The difference in deviance between the two models is indeed 25.24 with 24 degrees of freedom.

p <- pchisq(dev.diff, df.diff, lower.tail = FALSE)
round(p, 3)
[1] 0.393

The p-value of Chi-squre test is 0.393 > 0.05. So the improvement in the full model is not significant, which means there is probably no interactions.

(d) Using the main effects model, estimate the factor by which the `Yes/No’ ratio is increased for high IQ compared with a low IQ. Give also a 95% confidence interval.

The estimate coefficient for high IQ is:

     IQH 
1.966348 

Calculate the factor as follow:

f <- exp(model$coefficients[["IQH"]])
round(f, 2)
[1] 7.14

And the 95% confidence interval is:

CI <- confint(model, "IQH", 0.95)
Waiting for profiling to be done...
round(exp(CI), 2)
 2.5 % 97.5 % 
  5.65   9.08 

The odds of having a college plan for high IQ students is 7.14 times of the odds for students with a low IQ. The 95% confidence interval is (5.65, 9.08).

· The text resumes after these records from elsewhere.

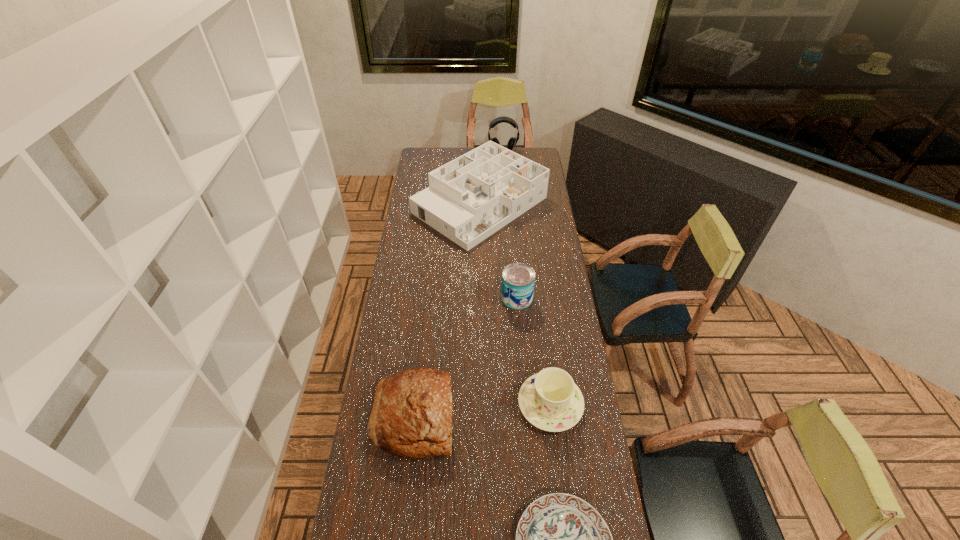 This screenshot has height=540, width=960. I want to click on object that stands as the fifth closest to the earphone, so click(x=561, y=539).

What are the coordinates of `free space that satisfies the following two spatial constraints: 1. on the front side of the can; 2. at the sliced front of the bread` in the screenshot? It's located at (526, 415). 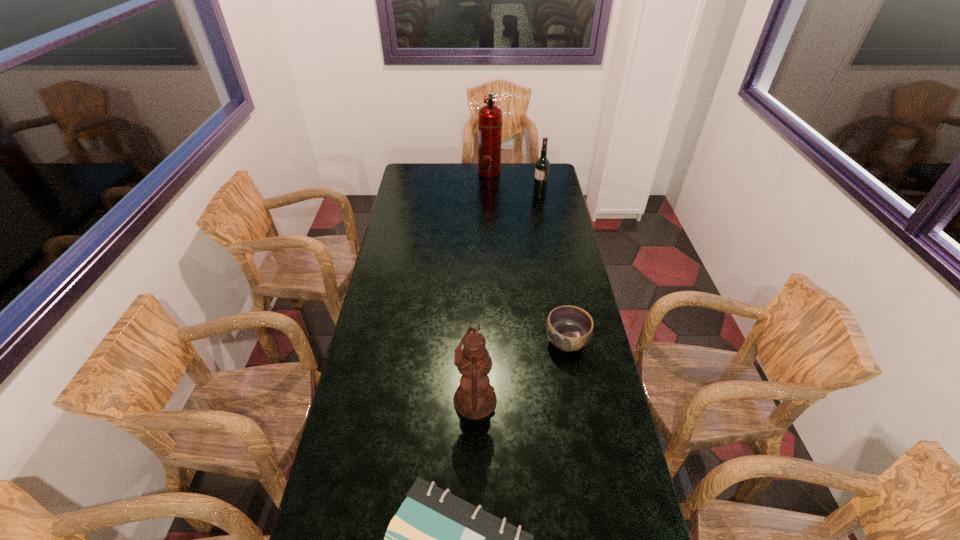 Locate an element on the screen. This screenshot has height=540, width=960. free space between the third nearest object and the tallest object is located at coordinates click(x=528, y=256).

I want to click on empty space between the second nearest object and the farthest object, so click(482, 286).

The width and height of the screenshot is (960, 540). Find the location of `empty location between the bowl and the fire extinguisher`. empty location between the bowl and the fire extinguisher is located at coordinates tap(528, 256).

Where is `free point between the second farthest object and the tallest object`? The height and width of the screenshot is (540, 960). free point between the second farthest object and the tallest object is located at coordinates (515, 184).

You are a GUI agent. You are given a task and a screenshot of the screen. Output one action in this format:
    pyautogui.click(x=<x>, y=<y>)
    Task: Click on the unoccupied position between the third farthest object and the second nearest object
    
    Given the screenshot: What is the action you would take?
    pyautogui.click(x=521, y=371)

At what (x,y) coordinates should I click in order to perform the action: click on object identified as the third closest to the wine bottle. Please return your answer as a coordinate pair (x, y). Looking at the image, I should click on (475, 398).

You are a GUI agent. You are given a task and a screenshot of the screen. Output one action in this format:
    pyautogui.click(x=<x>, y=<y>)
    Task: Click on the closest object to the wine bottle
    This screenshot has width=960, height=540.
    Given the screenshot: What is the action you would take?
    pyautogui.click(x=490, y=116)

Where is `vacant space that satisfies the following two spatial constraints: 1. on the nozzle side of the third nearest object; 2. on the right side of the fire extinguisher`? The height and width of the screenshot is (540, 960). vacant space that satisfies the following two spatial constraints: 1. on the nozzle side of the third nearest object; 2. on the right side of the fire extinguisher is located at coordinates (494, 341).

You are a GUI agent. You are given a task and a screenshot of the screen. Output one action in this format:
    pyautogui.click(x=<x>, y=<y>)
    Task: Click on the vacant space that satisfies the following two spatial constraints: 1. on the nozzle side of the farthest object; 2. on the left side of the bowl
    This screenshot has width=960, height=540.
    Given the screenshot: What is the action you would take?
    pyautogui.click(x=494, y=341)

Locate an element on the screen. The image size is (960, 540). free space that satisfies the following two spatial constraints: 1. on the nozzle side of the third farthest object; 2. on the right side of the farthest object is located at coordinates (494, 341). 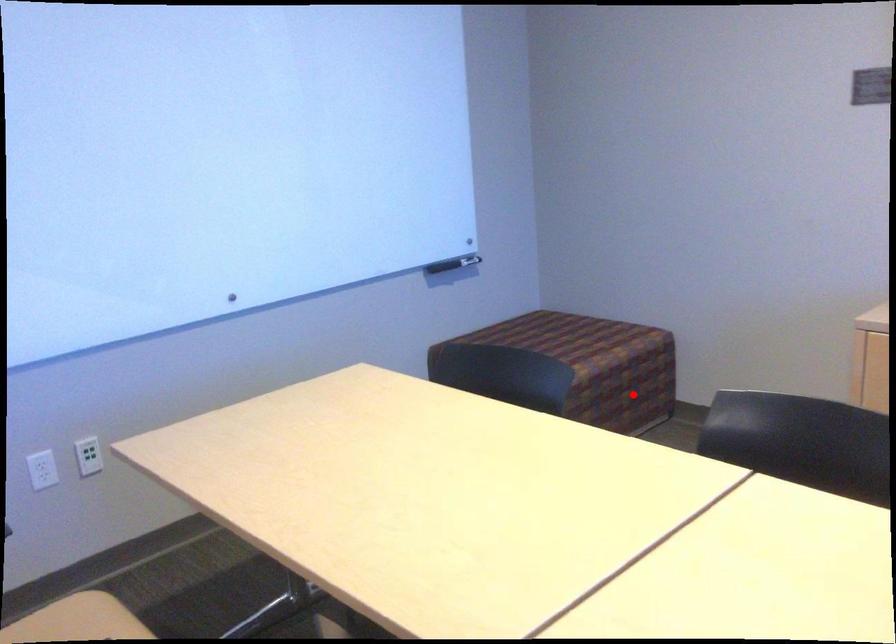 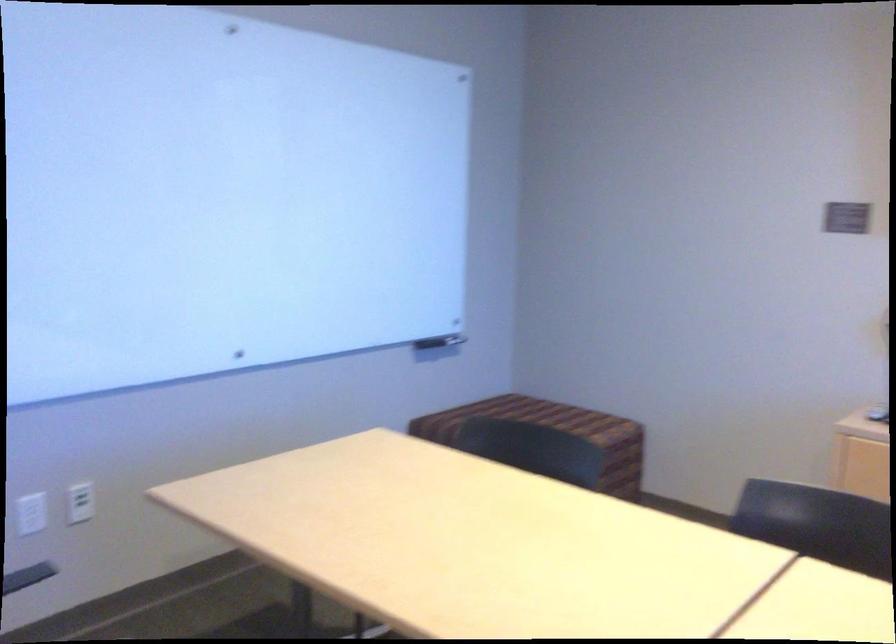 Locate, in the second image, the point that corresponds to the highlighted location in the first image.

(607, 482) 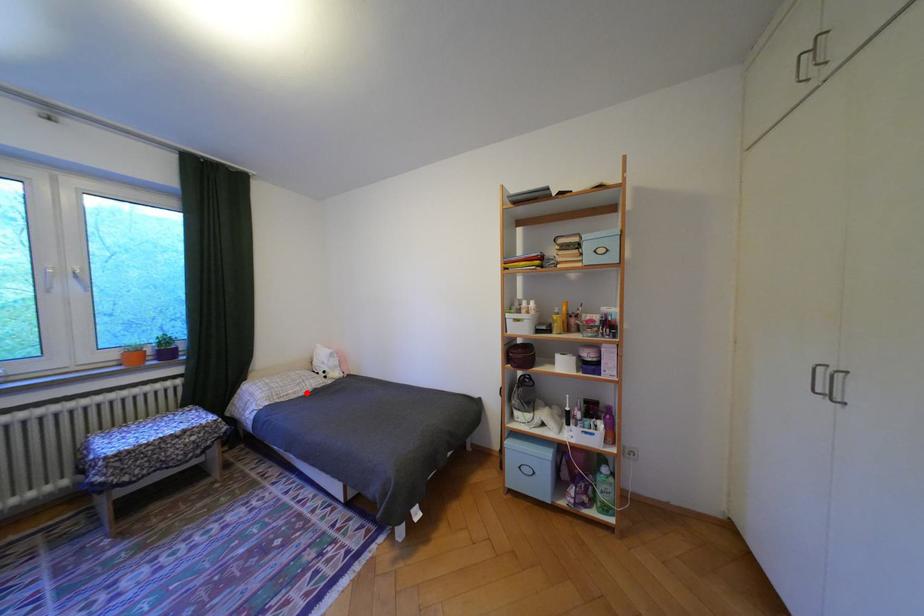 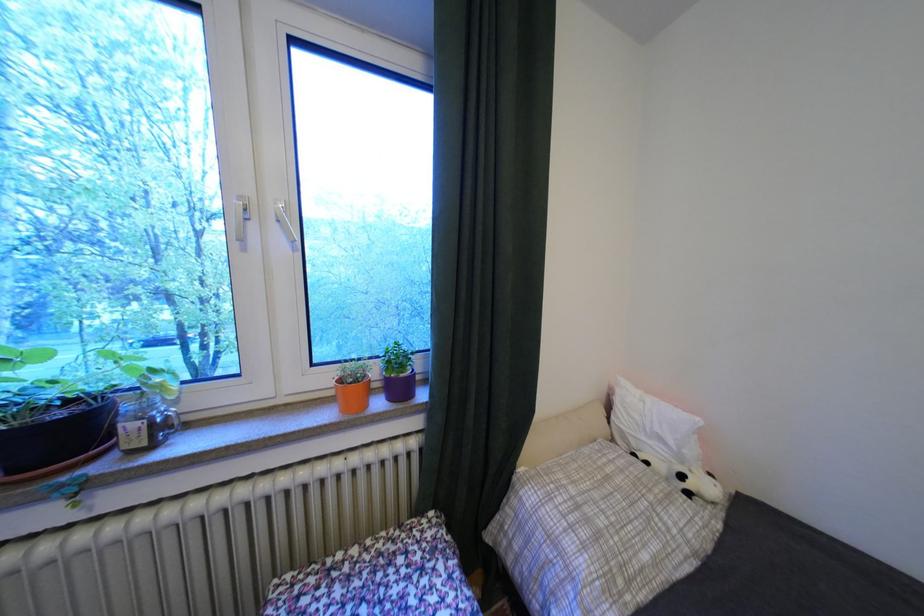 Locate, in the second image, the point that corresponds to the highlighted location in the first image.

(667, 562) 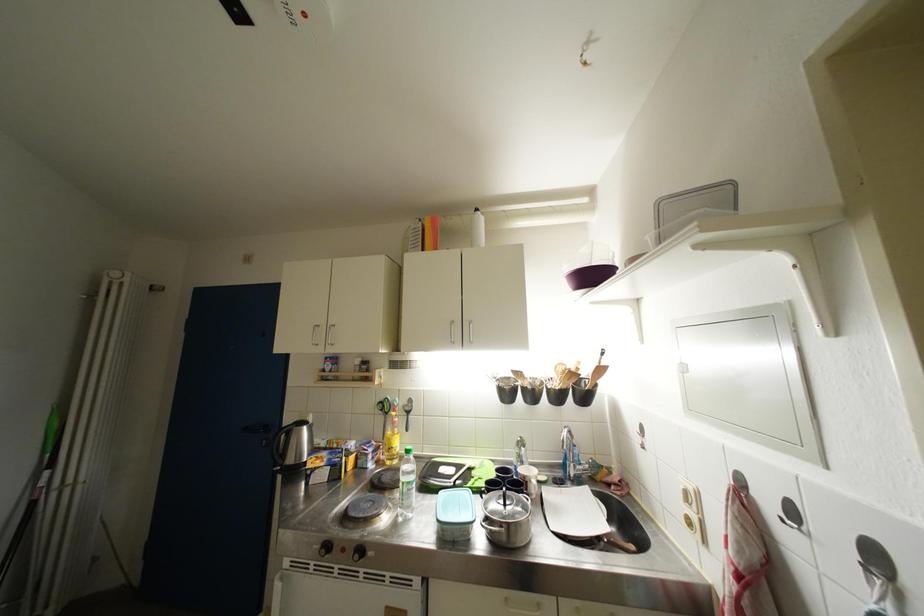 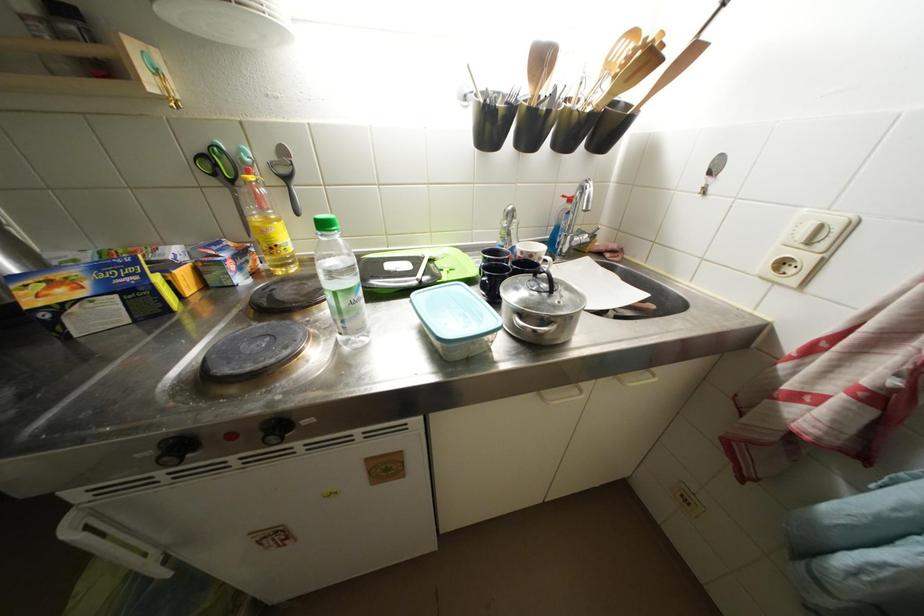 Based on the continuous images, in which direction is the camera rotating?

The camera rotated toward right-down. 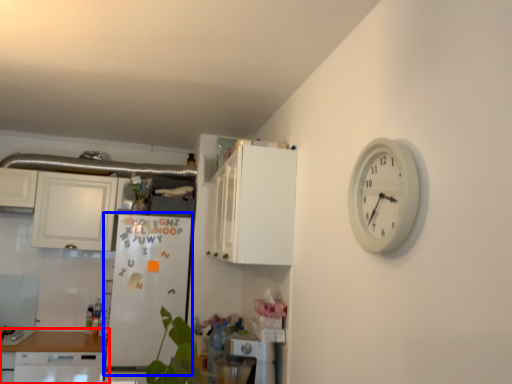 Question: Among these objects, which one is nearest to the camera, home appliance (highlighted by a red box) or fridge (highlighted by a blue box)?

Question 4: Explain briefly how you might assess model fit for the main effects model.

The regression equation given by model with main effects is:
logit(p[CollegeYes]) = -4.025 + 0.594*IQLM + 1.333*IQUM + 1.966*IQH + 2.455*ParentH + 0.356*SESLM + 0.662*SESUM + 1.414*SESH

All of the parameters’ coefficients are possitive. This means the odds ratio of having a college plan increases along with the increase of each level of each parameter.

The first parameter is IQ. The coefficient of IQH is the largest, which means the students with high IQ are most likely to have a college plan.

The second parameter is parental encouragement. The result shows students are likely to have a college plan when their parental encouragement is high.

The third parameter is socioeconomic status. The coefficient of SESH is the largest, which means the students in high socioeconomic status are most likely to have a college plan.

This model explains most of the variation of the response variable. Compared to the model with interactions, it is simpler but not simplified.